Everything you’ve been told about burnout is wrong
Burnout is caused by a lack of believable motivation—not working too hard. Breaks won’t help. Engineering motivation will.
In 2020, the entire Boom team worked extraordinarily hard to get XB-1 ready for its October 7th public rollout. Many worked six to seven day weeks, twelve hours a day. People skipped vacations, missed kids’ birthdays and went all-in to get XB-1 into beautiful shape for her debut.
The rollout was a magnificent success. The world was introduced to a soon-to-be-historic aircraft and the role it would play on the journey to a supersonic renaissance. We were in the thick of Covid, so the main event was streamed—but we still had an in-person celebration for employees and their families. The families had been making sacrifices on behalf of the mission, and we wanted them to enjoy what their loved ones had been working to birth.
At rollout, the XB-1 airframe was complete—but we weren’t yet done designing yet alone building and installing all the systems that would make her come to life. Much work remained.
After the rollout, I gave the team a whole week off so they could recover and come back energized for the next sprint of getting XB-1 ready for her maiden flight.
Yet, they returned complaining of burnout and overwork. At first my reaction was WTF—”I just gave y’all an entire bonus week off, and you’re complaining about working too much?” But as I listened to the complaints, I heard something subtle in the undertones: the goal of flying was far off, maybe further off than we thought (this turned out to be true). People weren’t sure it was attainable and the journey to get there sounded long, hard, and unrewarding.
I resisted the urge to be annoyed with the team and instead learned something important. Burnout is not what it presents: it’s not about working too hard for too long, burnout is about working in the face of a goal that seems too far out, too unattainable, too abstract.
Everyone has what I’ve come to call a “gratification window,” the period of time in which there must be a believable reward in order to stay motivated. As exemplified in the Marshmallow Test, kids can have notoriously short gratification windows. Founders probably have some of the longest gratification windows—willng to work years or even decades to realize a goal. Most people lie somewhere in the middle.

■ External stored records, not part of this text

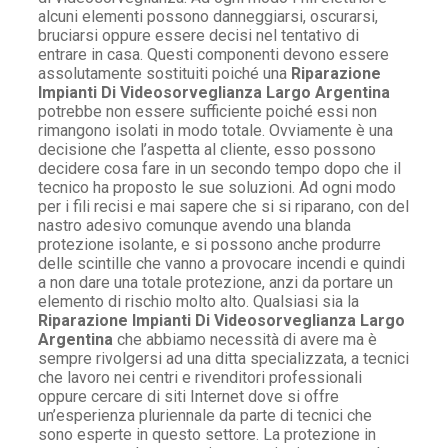
alcuni elementi possono danneggiarsi, oscurarsi,
bruciarsi oppure essere decisi nel tentativo di
entrare in casa. Questi componenti devono essere
assolutamente sostituiti poiché una
Riparazione
Impianti Di Videosorveglianza Largo Argentina
potrebbe non essere sufficiente poiché essi non
rimangono isolati in modo totale. Ovviamente è una
decisione che l’aspetta al cliente, esso possono
decidere cosa fare in un secondo tempo dopo che il
tecnico ha proposto le sue soluzioni. Ad ogni modo
per i fili recisi e mai sapere che si si riparano, con del
nastro adesivo comunque avendo una blanda
protezione isolante, e si possono anche produrre
delle scintille che vanno a provocare incendi e quindi
a non dare una totale protezione, anzi da portare un
elemento di rischio molto alto. Qualsiasi sia la
Riparazione Impianti Di Videosorveglianza Largo
Argentina
che abbiamo necessità di avere ma è
sempre rivolgersi ad una ditta specializzata, a tecnici
che lavoro nei centri e rivenditori professionali
oppure cercare di siti Internet dove si offre
un’esperienza pluriennale da parte di tecnici che
sono esperte in questo settore. La protezione in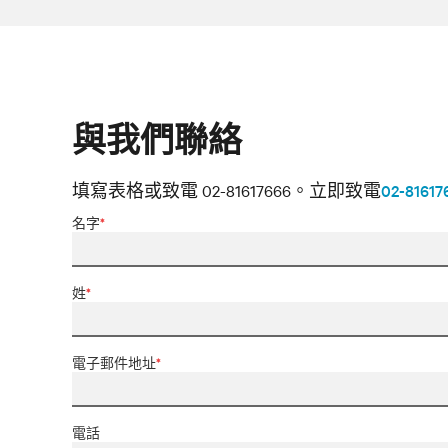
與我們聯絡
填寫表格或致電 02-81617666。
立即致電
02-81617
名字
*
姓
*
電子郵件地址
*
電話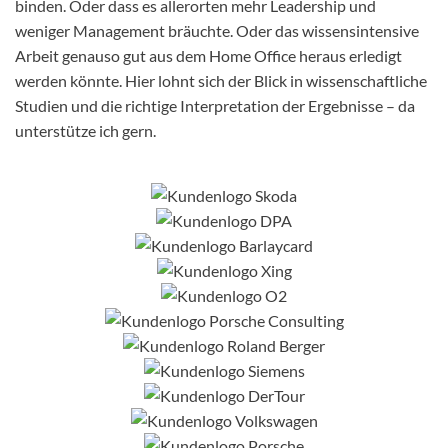
binden. Oder dass es allerorten mehr Leadership und
weniger Management bräuchte. Oder das wissensintensive
Arbeit genauso gut aus dem Home Office heraus erledigt
werden könnte. Hier lohnt sich der Blick in wissenschaftliche
Studien und die richtige Interpretation der Ergebnisse – da
unterstütze ich gern.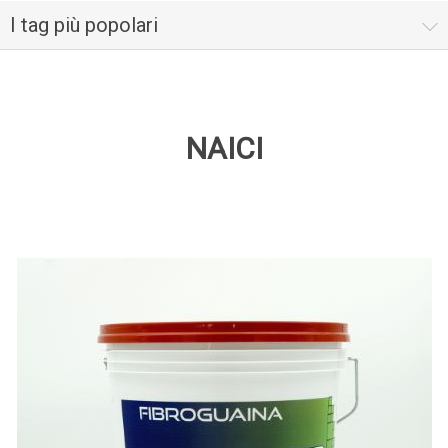
I tag più popolari
NAICI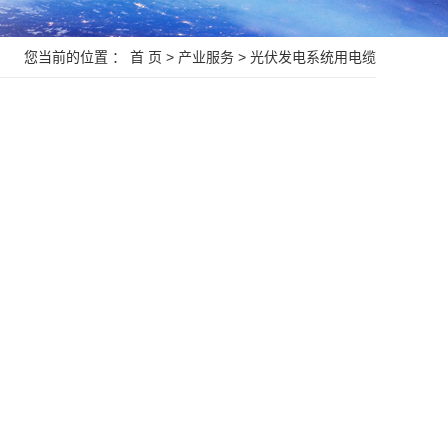
您当前的位置 ：
首 页
>
产业服务
>
光伏发电系统用电缆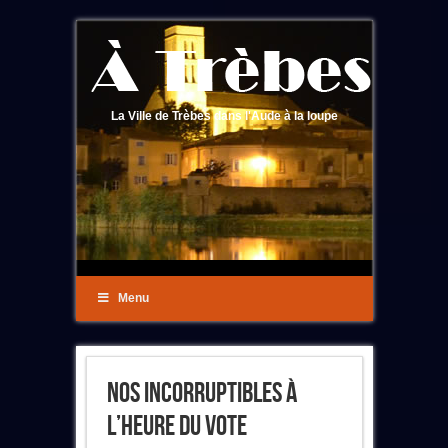
La Ville de Trèbes dans l'Aude à la loupe
Menu
Nos Incorruptibles À
L’heure Du Vote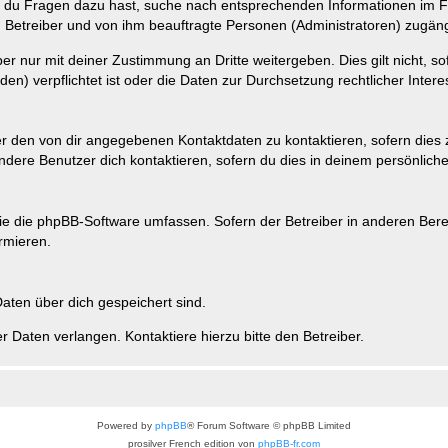
n du Fragen dazu hast, suche nach entsprechenden Informationen im Fo
n Betreiber und von ihm beauftragte Personen (Administratoren) zugäng
r nur mit deiner Zustimmung an Dritte weitergeben. Dies gilt nicht, s
n) verpflichtet ist oder die Daten zur Durchsetzung rechtlicher Interes
er den von dir angegebenen Kontaktdaten zu kontaktieren, sofern dies 
andere Benutzer dich kontaktieren, sofern du dies in deinem persönliche
, die die phpBB-Software umfassen. Sofern der Betreiber in anderen Be
ormieren.
 Daten über dich gespeichert sind.
 Daten verlangen. Kontaktiere hierzu bitte den Betreiber.
Powered by
phpBB
® Forum Software © phpBB Limited
prosilver French edition von
phpBB-fr.com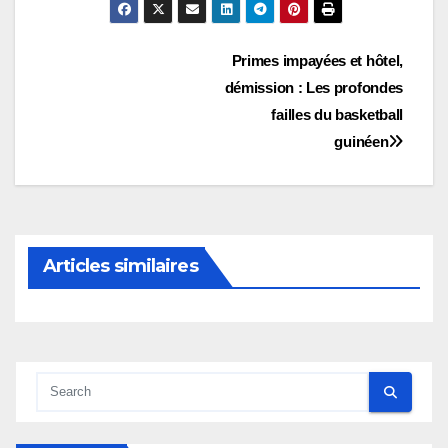
Navigation
Primes impayées et hôtel,
démission : Les profondes
de
failles du basketball
l’article
guinéen
Articles similaires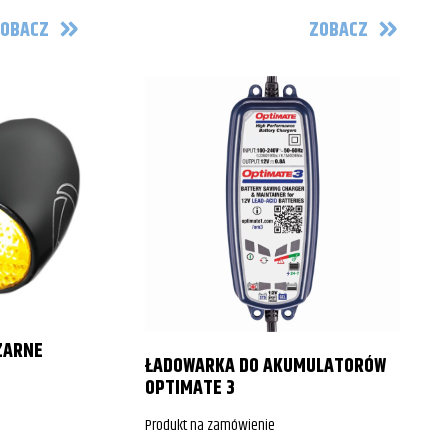
OBACZ
ZOBACZ
ZARNE
ŁADOWARKA DO AKUMULATORÓW
OPTIMATE 3
Produkt na zamówienie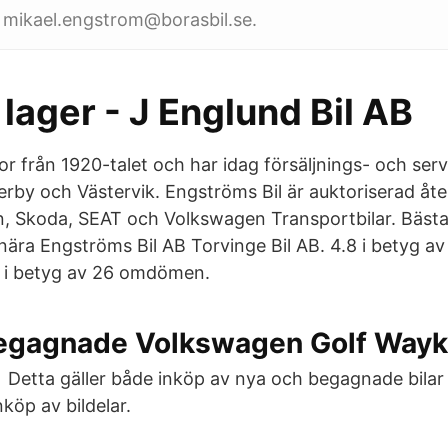
· mikael.engstrom@borasbil.se.
 lager - J Englund Bil AB
or från 1920-talet och har idag försäljnings- och ser
rby och Västervik. Engströms Bil är auktoriserad åter
, Skoda, SEAT och Volkswagen Transportbilar. Bästa
nära Engströms Bil AB Torvinge Bil AB. 4.8 i betyg 
7 i betyg av 26 omdömen.
egagnade Volkswagen Golf Way
etta gäller både inköp av nya och begagnade bilar
nköp av bildelar.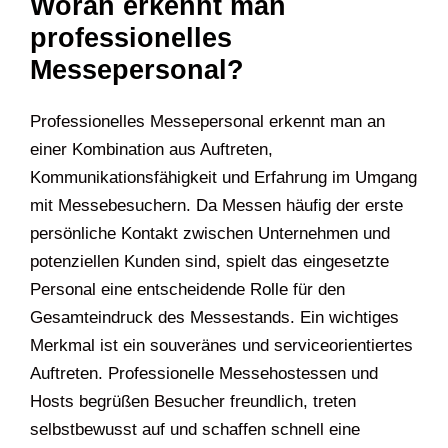
Woran erkennt man
professionelles
Messepersonal?
Professionelles Messepersonal erkennt man an
einer Kombination aus Auftreten,
Kommunikationsfähigkeit und Erfahrung im Umgang
mit Messebesuchern. Da Messen häufig der erste
persönliche Kontakt zwischen Unternehmen und
potenziellen Kunden sind, spielt das eingesetzte
Personal eine entscheidende Rolle für den
Gesamteindruck des Messestands. Ein wichtiges
Merkmal ist ein souveränes und serviceorientiertes
Auftreten. Professionelle Messehostessen und
Hosts begrüßen Besucher freundlich, treten
selbstbewusst auf und schaffen schnell eine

The principle of a gratification window applies to all of us. So long as there’s something tangible, believable and motivating within their gratification window, great people will happily work long, smart, and hard—often with remarkably little rest. When there’s nothing in the gratification window, even great people feel burned out. And they will feel that burnout even when working not that hard—even when coming straight off a break.
Once I saw this, I realized the standard solutions for burnout—breaks, rest, recharge—were not the solution. What we needed to do is ensure there were believable, inspiring, meaningful goals well within the team’s gratification window. So we broke the far-off, abstract goal of flying into a series of nearer-term individual milestones. We called these Mission Success Events—celebration points along the path to the ultimate mission.
We made these Mission Success Events (MSE) tangible—like the first landing gear swing—and the team organized the plan around roughly one per month. When the MSE was achieved, the whole company would celebrate—not just those directly working on the project or milestone.
The lesson I’ve taken from this experience: when I—or a team—is feeling burnout, I don’t start by checking the workload, I check the motivation. What’s driving the team? What’s the next milestone? Do the people working on it believe it can and will happen—and that it’s meaningful?
Turns out engineering motivation is the first step in engineering a supersonic jet.


This squares with my experience of burnouts. But the triggers are not just distortion in work goals, but also they can result from distortion in life needs - relationships, family, health, etc. Especially when work causes those things to be neglected.
When everything is in the zone, long hours are effortless.
Leadership is resolving ambiguity via proximate objectives.